‘We refuse to be silenced or deterred,’ says Reclaim Harvard Law member
Reclaiming our voices in the midst of audio surveillance
Weeks after a recording device was found at Harvard Law School, a quiet lull has come upon the entire community. As the HLS community prepares for the end of classes and beginning of exam period, one might argue that more practical concerns—grades, jobs, graduation—have dulled the sense of moral indignation that this event should necessarily bring. As black and brown bodies continue to recover from the unwarranted (indeed, illegal) recording of their thoughts, the hush of white supremacy has once again succeeded in quieting the masses.
The spirited discussion of free speech and censorship that sparked throughout the school has dissipated. All the while, an egregious free speech violation—the recording of conversations throughout the law school—has brought unnatural pause to an academy in the throes of revolution. Where have those fervent advocates of free speech gone? Do they share the fears of activists who have retreated from these spaces to protect their privacy? Surely, even the most ambivalent of onlookers can understand the gravity of these findings: any number of students, staff, faculty, and guests could have been recorded while at HLS.
What, then, can be said of this extreme invasion of privacy? What of the second recording device found, along with numerous strips of velcro ostensibly used to relocate the devices throughout the school? What can be said of the HUPD, a Harvard enforcement agency now tasked with investigating its own administrators? As a member of Reclaim Harvard Law, whose beloved Belinda Hall was targeted in this surveillance, I can not help but question the symbolism of this event in the context of our activism.
Surveillance is both a tool of knowing (the thoughts and actions of targets) and silencing (dissenting opinions and challenges to the status quo). Michel Foucault, in his writings on power and resistance, noted surveillance as a key strategy by which to coerce the oppressed into conformity with the current system. This is achieved, Foucault argued, by placing subjects in a constant state of apprehension, created by the ever-present potential for one’s thoughts and actions to be recorded without their knowledge. Beyond the indignation of being recorded without consent, the threat of having one’s voice misrepresented is ever-present. This fear becomes internalized, ultimately quieting dissent even outside spaces of surveillance.
Historically, surveillance has been used against dissenters who challenge oppression in the status quo. The threat of being photographed, videotaped, or doxxed (involving the release of personal/contact information) each operate as mechanisms by which to frighten marginalized groups into complacency. Indeed, Reclaim has already been the target of surveillance; audio surveillance marks only the newest tool to be used against this movement.

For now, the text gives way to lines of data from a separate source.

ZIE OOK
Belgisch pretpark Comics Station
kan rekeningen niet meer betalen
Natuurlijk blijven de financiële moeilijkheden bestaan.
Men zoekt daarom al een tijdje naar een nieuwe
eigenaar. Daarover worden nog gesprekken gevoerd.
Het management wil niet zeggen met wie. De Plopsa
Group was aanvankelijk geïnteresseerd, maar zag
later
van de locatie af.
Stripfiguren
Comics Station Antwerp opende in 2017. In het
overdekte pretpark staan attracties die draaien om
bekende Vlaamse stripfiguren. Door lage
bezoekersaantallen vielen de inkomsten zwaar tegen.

Lauri Siisiäinen, a Postdoctoral Research Fellow at the University of Jyväskylä in Finland, has continued Foucault’s work to further clarify the use of audio surveillance to silence resistance. Speaking on the concept of pan-auditory surveillance—the creation of an omnipresent eavesdropper—Siisiäinen notes:
“Through the auditory apparatus, it is also the production of alert and acute knowledge of the subjects under inspection, which becomes maximally emancipated from the limits of space-and time. The continuous surveillance, of each and every person, of each and every place and location immediately, at once, regardless of obstacles, without gaps or delays, or the fantasy of such perfect surveillance, could be characterized in terms of the acoustic/auditory. It is the panauditory fantasy of being constantly heard by the all-hearing ear, in constant audibility…”

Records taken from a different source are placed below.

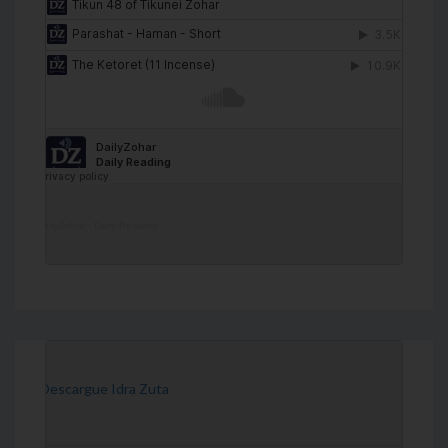
DailyZohar
·
Daily Reading
[Descargue Idra Zuta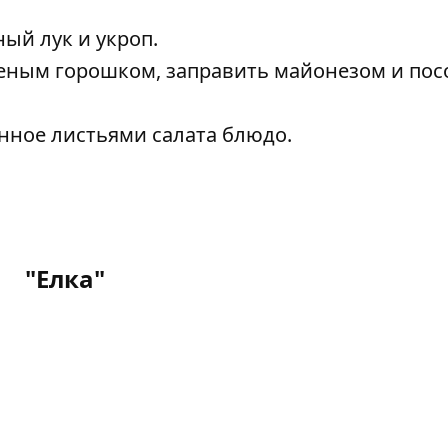
ый лук и укроп.
леным горошком, заправить майонезом и пос
нное листьями салата блюдо.
"Елка"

When I began this work, I accepted the possibility that this might be a potential form of retaliation by those who disagree with our mission. Nevertheless, challenging an institution that has consistently fell short in supporting me and others like me should not come at the risk of being surveilled. Even worse, capturing the conversations of numerous individuals—including those who are not affiliated with Reclaim—speaks to a larger narrative of oppression at Harvard Law School. It is still unclear how many recorders have been used, how many locations throughout campus have been targeted, how long this surveillance has continued, and what conversations—confidential or otherwise–have been captured. The infinite possibility of privacy infringement should be enough to call the entire community to action. The weight of this evidence and its implications should spark furious discourse. But, as of yet, the clearest indications of the success of this surveillance are the faint murmurs throughout the law school in reference to this incident. In essence, the surveilled have been brought to silence.
For weeks, Belinda Hall stood as a hollow space, bereft of the powerful spirit created there by the many students, staff, practitioners, and scholars that have affirmed its existence. The fear of being wrongly persecuted for our work and the chance for our words to be mangled and misrepresented are strong enough to bring pause.
As the investigation continues quietly at the periphery, Reclaim works lovingly to restore that sense of passionate, supportive activism to Belinda Hall. As we continue, we remain vigilant in securing our thoughts, voices, and bodies from those that would seek to bring harm. These revelations of surveillance at Harvard Law will not deter us from our greater initiatives to create systemic change here and abroad.
Our goals—of an equitable HLS community, of robust and critical curriculum, of an affordable legal education—lead us to pursue this mission despite the multitude of institutional pressures we still face. Shaken but resilient, we will continue the work to which we have dedicated so much of our time and energy.
We refuse to be silenced or deterred.